Die Romantik war eine Epoche der europäischen Literatur, Kunst und Kultur. Sie begann gegen Ende des 18. Jahrhunderts und dauerte in der Literatur bis etwa zur Mitte des 19. Jahrhunderts. Die Literatur der Romantik (ca. 1795–1848) lässt sich in Frühromantik (bis 1804), Hochromantik (bis 1815) und Spätromantik (bis 1848) aufgliedern. Die Epoche der Romantik entstand in Folge politischer Krisen und gesellschaftlicher Umbrüche. Im gesamten Europa fand ein Übergang von der feudalen zur bürgerlichen Gesellschaft statt. Gleichzeitig bildete sich ein bürgerliches Selbstbewusstsein heraus. Technologischer Fortschritt und Industrialisierung sind prägend für diese Zeit. Die zentralen Motive der Romantik sind das Schaurige, Unterbewusste, Fantastische, Leidenschaftliche, Individuelle, Gefühlvolle und Abenteuerliche, welche die Grenzen des Verstandes sprengen und erweitern sollen und sich gegen das bloße Nützlichkeitsdenken sowie die Industrialisierung richten. Die Romantiker sehnen sich nach der Einheit von Geist und Natur. Ein Hinwenden zum Mittelalter ist erkennbar. So werden Kunst und Architektur dieser vergangenen Zeit geschätzt. Die Missstände des Mittelalters bleiben jedoch unerwähnt. Strebte die Klassik nach harmonischer Vollendung und gedanklicher Klarheit, so ist die Romantik von einer an den Barock erinnernden Maß- und Regellosigkeit geprägt. Die Romantik begreift die schöpferische Phantasie des Künstlers als unbegrenzt. Zwar baut sie dabei auf die Errungenschaften der Klassik auf. Deren Ziele und Regeln möchte sie aber hinter sich lassen.
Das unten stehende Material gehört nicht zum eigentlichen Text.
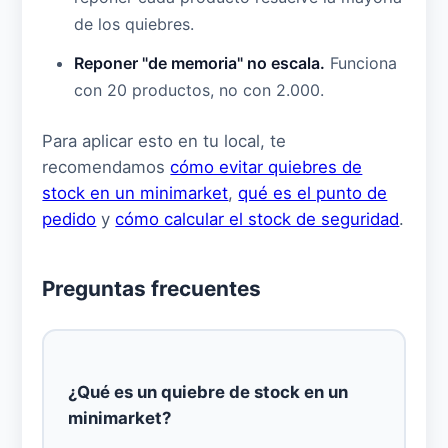
de los quiebres.
Reponer "de memoria" no escala.
Funciona
con 20 productos, no con 2.000.
Para aplicar esto en tu local, te
recomendamos
cómo evitar quiebres de
stock en un minimarket
,
qué es el punto de
pedido
y
cómo calcular el stock de seguridad
.
Preguntas frecuentes
¿Qué es un quiebre de stock en un
minimarket?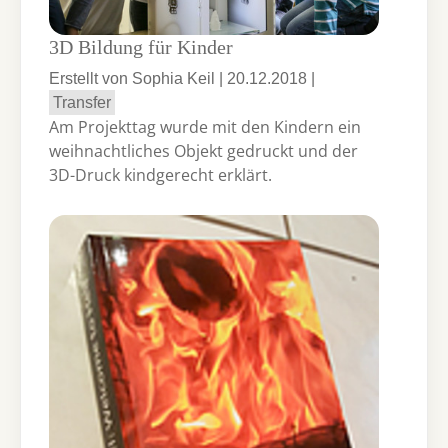
3D Bildung für Kinder
Erstellt von Sophia Keil |
20.12.2018
|
Transfer
Am Projekttag wurde mit den Kindern ein
weihnachtliches Objekt gedruckt und der
3D-Druck kindgerecht erklärt.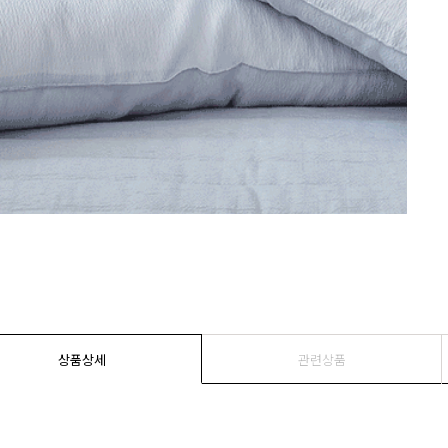
상품상세
관련상품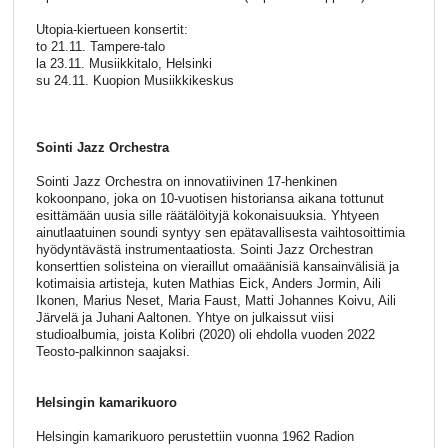
Utopia-kiertueen konsertit:
to 21.11. Tampere-talo
la 23.11. Musiikkitalo, Helsinki
su 24.11. Kuopion Musiikkikeskus
Sointi Jazz Orchestra
Sointi Jazz Orchestra on innovatiivinen 17-henkinen
kokoonpano, joka on 10-vuotisen historiansa aikana tottunut
esittämään uusia sille räätälöityjä kokonaisuuksia. Yhtyeen
ainutlaatuinen soundi syntyy sen epätavallisesta vaihtosoittimia
hyödyntävästä instrumentaatiosta. Sointi Jazz Orchestran
konserttien solisteina on vieraillut omaäänisiä kansainvälisiä ja
kotimaisia artisteja, kuten Mathias Eick, Anders Jormin, Aili
Ikonen, Marius Neset, Maria Faust, Matti Johannes Koivu, Aili
Järvelä ja Juhani Aaltonen. Yhtye on julkaissut viisi
studioalbumia, joista Kolibri (2020) oli ehdolla vuoden 2022
Teosto-palkinnon saajaksi.
Helsingin kamarikuoro
Helsingin kamarikuoro perustettiin vuonna 1962 Radion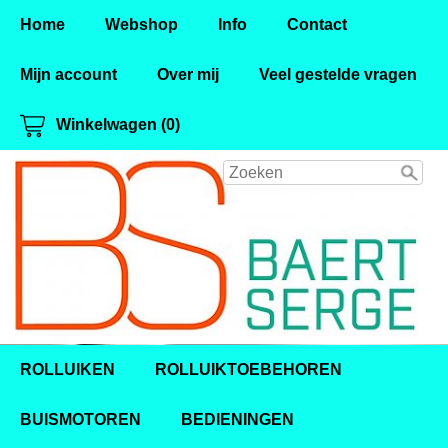
Home
Webshop
Info
Contact
Mijn account
Over mij
Veel gestelde vragen
Winkelwagen (0)
ROLLUIKEN
ROLLUIKTOEBEHOREN
BUISMOTOREN
BEDIENINGEN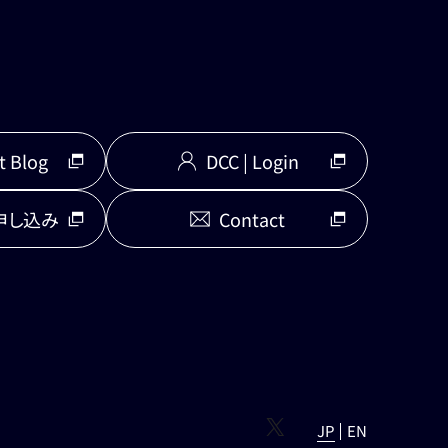
DCC | Login
 Blog
申し込み
Contact
X
JP
EN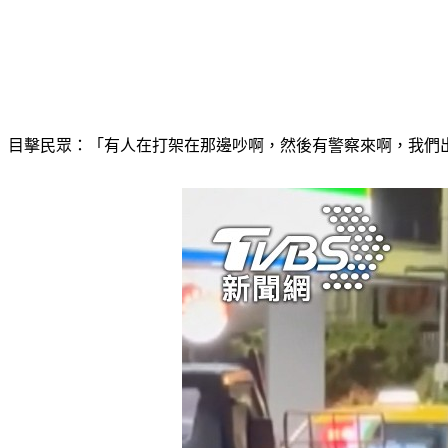
目擊民眾：「有人在打架在那邊吵啊，然後有警察來啊，我們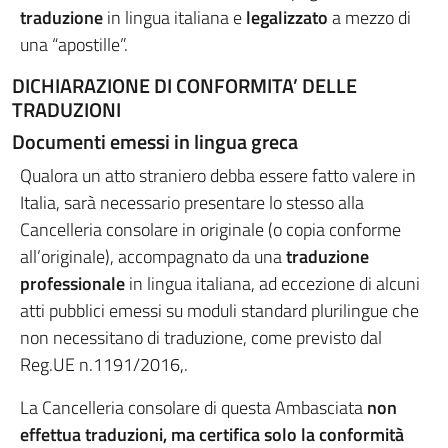
traduzione
in lingua italiana e
legalizzato
a mezzo di
una “apostille”.
DICHIARAZIONE DI CONFORMITA’ DELLE
TRADUZIONI
Documenti emessi in lingua greca
Qualora un atto straniero debba essere fatto valere in
Italia, sarà necessario presentare lo stesso alla
Cancelleria consolare in originale (o copia conforme
all’originale), accompagnato da una
traduzione
professionale
in lingua italiana, ad eccezione di alcuni
atti pubblici emessi su moduli standard plurilingue che
non necessitano di traduzione, come previsto dal
Reg.UE n.1191/2016,.
La Cancelleria consolare di questa Ambasciata
non
effettua traduzioni, ma certifica solo la conformità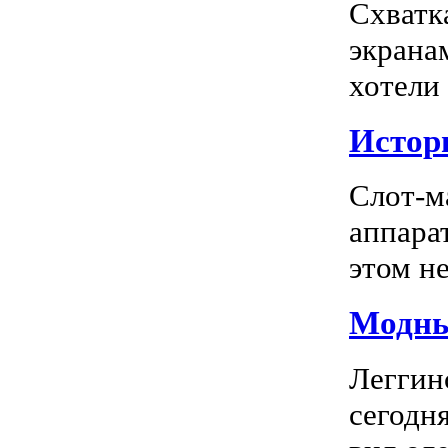
Схватк
экрана
хотели
Истор
Слот-м
аппара
этом не
Модны
Леггин
сегодн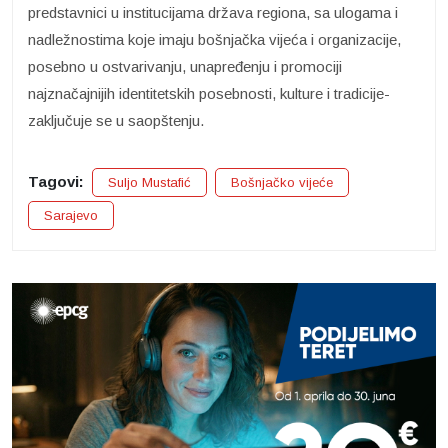
predstavnici u institucijama država regiona, sa ulogama i
nadležnostima koje imaju bošnjačka vijeća i organizacije,
posebno u ostvarivanju, unapređenju i promociji
najznačajnijih identitetskih posebnosti, kulture i tradicije-
zaključuje se u saopštenju.
Tagovi:
Suljo Mustafić
Bošnjačko vijeće
Sarajevo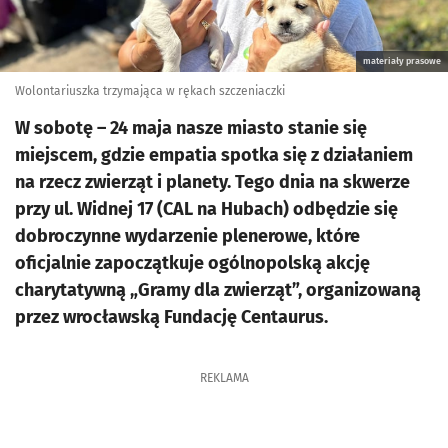
materiały prasowe
Wolontariuszka trzymająca w rękach szczeniaczki
W sobotę – 24 maja nasze miasto stanie się
miejscem, gdzie empatia spotka się z działaniem
na rzecz zwierząt i planety. Tego dnia na skwerze
przy ul. Widnej 17 (CAL na Hubach) odbędzie się
dobroczynne wydarzenie plenerowe, które
oficjalnie zapoczątkuje ogólnopolską akcję
charytatywną „Gramy dla zwierząt”, organizowaną
przez wrocławską Fundację Centaurus.
REKLAMA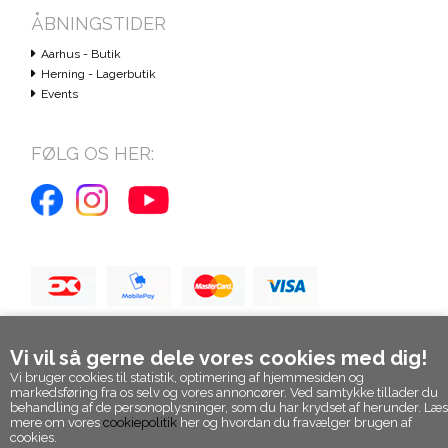
ÅBNINGSTIDER
Aarhus - Butik
Herning - Lagerbutik
Events
FØLG OS HER:
Vi vil så gerne dele vores cookies med dig!
Vi bruger cookies til statistik, optimering af hjemmesiden og
markedsføring fra os selv og vores annoncører. Ved samtykke tillader du
behandling af de personoplysninger, som du har krydset af herunder. Læs
mere om vores
cookiepolitik
her og hvordan du fravælger brugen af
cookies.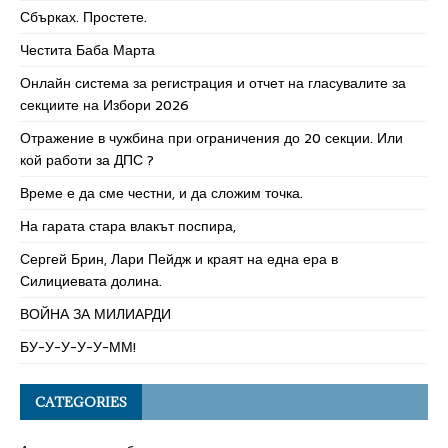
Сбърках. Простете.
Честита Баба Марта
Онлайн система за регистрация и отчет на гласувалите за
секциите на Избори 2026
Отражение в чужбина при ограничения до 20 секции. Или
кой работи за ДПС ?
Време е да сме честни, и да сложим точка.
На гарата стара влакът поспира,
Сергей Брин, Лари Пейдж и краят на една ера в
Силициевата долина.
ВОЙНА ЗА МИЛИАРДИ
БУ-У-У-У-У-ММ!
CATEGORIES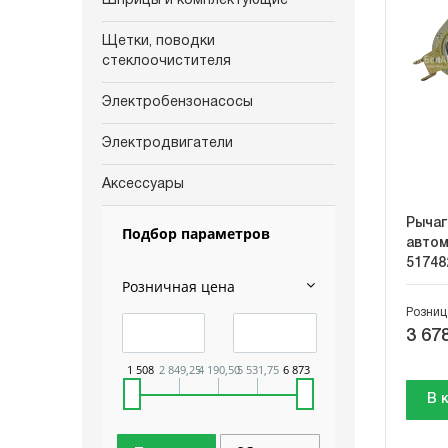
Шприцы и комплектующие
Щетки, поводки
стеклоочистителя
Электробензонасосы
Электродвигатели
Аксессуары
Рычаг
Подбор параметров
автом
51748
Розничная цена
Розниц
3 678
1 508
2 849,25
4 190,50
5 531,75
6 873
В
Das Gedicht besteht aus 92 Versen mit insgesamt 23 Strophen und umfasst dabei 479 Worte. Weitere bekannte Gedichte des Autors Achim von Arnim sind „Schwingeliedchen nach der Sicilischen Melodie“, „Schweizerlied“ und „Flammenruh nach Weisheit streben“. Zum Autor des Gedichtes „Die Staatsbosheit“ liegen auf unserem Portal abi-pur.de weitere 173 Gedichte vor.